Bounding box prediction data
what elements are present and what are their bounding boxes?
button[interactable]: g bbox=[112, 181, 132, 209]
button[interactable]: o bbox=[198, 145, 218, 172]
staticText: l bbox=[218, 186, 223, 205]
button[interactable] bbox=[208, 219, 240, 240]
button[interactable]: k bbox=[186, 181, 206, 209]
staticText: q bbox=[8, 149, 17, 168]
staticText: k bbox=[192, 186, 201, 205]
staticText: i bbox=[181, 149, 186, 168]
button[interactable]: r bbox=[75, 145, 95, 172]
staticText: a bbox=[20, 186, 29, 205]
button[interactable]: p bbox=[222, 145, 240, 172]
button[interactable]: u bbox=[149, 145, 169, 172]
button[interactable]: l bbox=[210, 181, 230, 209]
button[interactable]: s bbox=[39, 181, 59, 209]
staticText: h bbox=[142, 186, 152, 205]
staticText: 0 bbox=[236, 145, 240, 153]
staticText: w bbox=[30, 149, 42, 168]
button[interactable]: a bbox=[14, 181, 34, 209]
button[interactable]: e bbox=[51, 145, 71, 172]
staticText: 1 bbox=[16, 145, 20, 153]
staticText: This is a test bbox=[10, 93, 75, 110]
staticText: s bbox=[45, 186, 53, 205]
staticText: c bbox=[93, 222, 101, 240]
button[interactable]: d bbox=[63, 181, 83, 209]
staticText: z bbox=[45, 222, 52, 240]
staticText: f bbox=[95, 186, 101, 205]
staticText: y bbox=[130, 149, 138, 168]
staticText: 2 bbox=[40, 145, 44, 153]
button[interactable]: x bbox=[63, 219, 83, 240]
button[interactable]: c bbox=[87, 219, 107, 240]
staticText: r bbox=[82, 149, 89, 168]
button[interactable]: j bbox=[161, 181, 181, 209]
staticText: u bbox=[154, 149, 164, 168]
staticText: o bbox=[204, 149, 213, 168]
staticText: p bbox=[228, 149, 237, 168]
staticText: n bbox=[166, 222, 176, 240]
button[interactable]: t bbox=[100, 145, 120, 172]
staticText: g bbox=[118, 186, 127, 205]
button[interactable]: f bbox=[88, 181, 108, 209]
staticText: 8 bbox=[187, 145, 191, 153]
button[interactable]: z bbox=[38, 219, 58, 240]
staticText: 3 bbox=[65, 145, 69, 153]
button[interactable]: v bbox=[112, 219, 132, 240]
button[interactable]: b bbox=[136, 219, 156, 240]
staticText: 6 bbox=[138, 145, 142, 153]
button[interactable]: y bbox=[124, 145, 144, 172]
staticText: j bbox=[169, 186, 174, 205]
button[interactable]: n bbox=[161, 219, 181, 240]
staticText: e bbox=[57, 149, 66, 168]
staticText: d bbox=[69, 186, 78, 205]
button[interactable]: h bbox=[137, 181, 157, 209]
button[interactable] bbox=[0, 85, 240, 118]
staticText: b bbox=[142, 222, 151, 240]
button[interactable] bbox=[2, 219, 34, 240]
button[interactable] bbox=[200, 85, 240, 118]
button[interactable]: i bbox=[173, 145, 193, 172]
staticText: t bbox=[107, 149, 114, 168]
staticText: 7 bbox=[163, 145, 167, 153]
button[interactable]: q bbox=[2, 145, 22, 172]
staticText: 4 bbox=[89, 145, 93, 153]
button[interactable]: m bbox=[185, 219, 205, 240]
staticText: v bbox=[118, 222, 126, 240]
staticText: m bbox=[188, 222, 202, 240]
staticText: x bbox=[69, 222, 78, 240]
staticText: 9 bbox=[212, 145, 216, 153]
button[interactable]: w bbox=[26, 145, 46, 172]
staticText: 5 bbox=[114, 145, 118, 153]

Task brief:
The data above needs to be repeated exactly, line for line.

Task output:
what elements are present and what are their bounding boxes?
button[interactable]: g bbox=[112, 181, 132, 209]
button[interactable]: o bbox=[198, 145, 218, 172]
staticText: l bbox=[218, 186, 223, 205]
button[interactable] bbox=[208, 219, 240, 240]
button[interactable]: k bbox=[186, 181, 206, 209]
staticText: q bbox=[8, 149, 17, 168]
staticText: k bbox=[192, 186, 201, 205]
staticText: i bbox=[181, 149, 186, 168]
button[interactable]: r bbox=[75, 145, 95, 172]
staticText: a bbox=[20, 186, 29, 205]
button[interactable]: p bbox=[222, 145, 240, 172]
button[interactable]: u bbox=[149, 145, 169, 172]
button[interactable]: l bbox=[210, 181, 230, 209]
button[interactable]: s bbox=[39, 181, 59, 209]
staticText: h bbox=[142, 186, 152, 205]
staticText: 0 bbox=[236, 145, 240, 153]
staticText: w bbox=[30, 149, 42, 168]
button[interactable]: a bbox=[14, 181, 34, 209]
button[interactable]: e bbox=[51, 145, 71, 172]
staticText: 1 bbox=[16, 145, 20, 153]
staticText: This is a test bbox=[10, 93, 75, 110]
staticText: s bbox=[45, 186, 53, 205]
staticText: c bbox=[93, 222, 101, 240]
button[interactable]: d bbox=[63, 181, 83, 209]
staticText: z bbox=[45, 222, 52, 240]
staticText: f bbox=[95, 186, 101, 205]
staticText: y bbox=[130, 149, 138, 168]
staticText: 2 bbox=[40, 145, 44, 153]
button[interactable]: x bbox=[63, 219, 83, 240]
button[interactable]: c bbox=[87, 219, 107, 240]
staticText: r bbox=[82, 149, 89, 168]
button[interactable]: j bbox=[161, 181, 181, 209]
staticText: u bbox=[154, 149, 164, 168]
staticText: o bbox=[204, 149, 213, 168]
staticText: p bbox=[228, 149, 237, 168]
staticText: n bbox=[166, 222, 176, 240]
button[interactable]: t bbox=[100, 145, 120, 172]
staticText: g bbox=[118, 186, 127, 205]
button[interactable]: f bbox=[88, 181, 108, 209]
staticText: 8 bbox=[187, 145, 191, 153]
button[interactable]: z bbox=[38, 219, 58, 240]
staticText: 3 bbox=[65, 145, 69, 153]
button[interactable]: v bbox=[112, 219, 132, 240]
button[interactable]: b bbox=[136, 219, 156, 240]
staticText: 6 bbox=[138, 145, 142, 153]
button[interactable]: y bbox=[124, 145, 144, 172]
staticText: j bbox=[169, 186, 174, 205]
button[interactable]: n bbox=[161, 219, 181, 240]
staticText: e bbox=[57, 149, 66, 168]
staticText: d bbox=[69, 186, 78, 205]
button[interactable]: h bbox=[137, 181, 157, 209]
button[interactable] bbox=[0, 85, 240, 118]
staticText: b bbox=[142, 222, 151, 240]
button[interactable] bbox=[2, 219, 34, 240]
button[interactable] bbox=[200, 85, 240, 118]
button[interactable]: i bbox=[173, 145, 193, 172]
staticText: t bbox=[107, 149, 114, 168]
staticText: 7 bbox=[163, 145, 167, 153]
button[interactable]: q bbox=[2, 145, 22, 172]
staticText: 4 bbox=[89, 145, 93, 153]
button[interactable]: m bbox=[185, 219, 205, 240]
staticText: v bbox=[118, 222, 126, 240]
staticText: m bbox=[188, 222, 202, 240]
staticText: x bbox=[69, 222, 78, 240]
staticText: 9 bbox=[212, 145, 216, 153]
button[interactable]: w bbox=[26, 145, 46, 172]
staticText: 5 bbox=[114, 145, 118, 153]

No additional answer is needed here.